Gary Fries, president of the Radio Advertising Bureau, agreed. “I do not believe the FCC has any authority within the advertising community,” he said.
But a spokeswoman for the FCC said the agency is within its bounds.
Cathy Sandoval said the FCC was working under a congressional mandate issued in the Telecommunications Act of 1996 – known as Section 257.
She said that commissioners learned of numerous barriers to market entry, growth and competition – often faced by women and minorities – during a 1996 radio industry forum.

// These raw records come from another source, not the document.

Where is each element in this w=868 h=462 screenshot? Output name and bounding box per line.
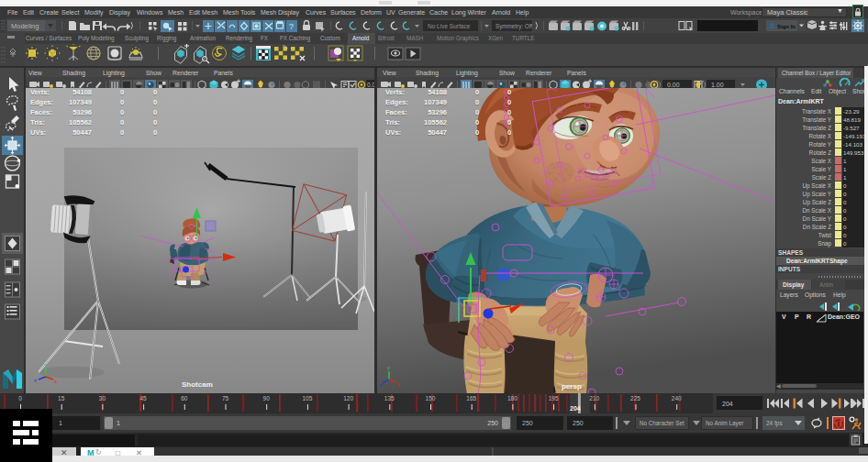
- svg-text:135: 135: [384, 395, 395, 402]
- svg-text:y: y: [387, 365, 390, 370]
- svg-text:240: 240: [672, 395, 682, 402]
- svg-text:?: ?: [289, 22, 294, 31]
- svg-text:y: y: [44, 362, 47, 368]
- svg-text:204: 204: [722, 401, 733, 407]
- svg-text:75: 75: [222, 395, 229, 402]
- svg-text:210: 210: [589, 395, 599, 402]
- svg-text:Modeling: Modeling: [11, 22, 39, 30]
- svg-text:45: 45: [139, 395, 147, 402]
- svg-text:15: 15: [58, 395, 65, 402]
- svg-text:Shotcam: Shotcam: [182, 380, 213, 389]
- svg-text:Symmetry: Off: Symmetry: Off: [495, 23, 532, 30]
- svg-text:90: 90: [263, 395, 271, 402]
- svg-text:150: 150: [426, 395, 436, 402]
- svg-text:30: 30: [99, 395, 106, 402]
- svg-text:120: 120: [343, 395, 353, 402]
- svg-text:Sign In: Sign In: [777, 24, 796, 29]
- svg-text:0: 0: [18, 395, 22, 402]
- svg-text:165: 165: [466, 395, 476, 402]
- svg-text:204: 204: [570, 405, 581, 412]
- svg-text:195: 195: [549, 395, 559, 402]
- svg-text:persp: persp: [562, 382, 582, 390]
- svg-text:0.0: 0.0: [367, 82, 374, 88]
- svg-text:x: x: [54, 379, 57, 384]
- svg-text:z: z: [379, 382, 382, 388]
- svg-text:60: 60: [181, 395, 188, 402]
- svg-text:105: 105: [302, 395, 312, 402]
- svg-text:0.00: 0.00: [667, 82, 680, 88]
- svg-text:x: x: [397, 381, 400, 387]
- svg-text:No Live Surface: No Live Surface: [428, 23, 471, 29]
- svg-text:z: z: [34, 378, 37, 383]
- svg-text:1.00: 1.00: [711, 82, 724, 88]
- svg-text:180: 180: [507, 395, 517, 402]
- svg-text:225: 225: [630, 395, 640, 402]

It was then that they decided to pursue the study.
Even if the commission had the authority, Rhoads said, its study “will have no impact whatsoever” and is “just a personal vendetta of [FCC Chairman] Bill Kennard.”
Rhoads said Kennard, the FCC’s first African-American chairman is “trying to make points with the black community for his own personal gain.”
But Sandoval points out that Kennard was not head of the FCC when the study began in 1997. She said the study was conducted simply because it came to the FCC’s attention that certain “advertising practices were a barrier to diversity and competition.”
Ultimately, Rhoads said, the problem must be dealt with using market pressure, not government pressure.
“If a particular ethnic community has evidence that a particular advertiser is discriminating against their market … they should use media pressure and boycott,” he said.
But government pressure may provide a much-needed and effective way to get advertisers to stop their discriminatory practices, said Debra Merskin, who teaches about advertising at the University of Oregon.
Merskin said that except in some instances, like fraudulent ads, the advertising industry is largely self-regulated and self-policing — and it wants to remain that way.
She said the “threat of government intervention might be enough to make some changes.”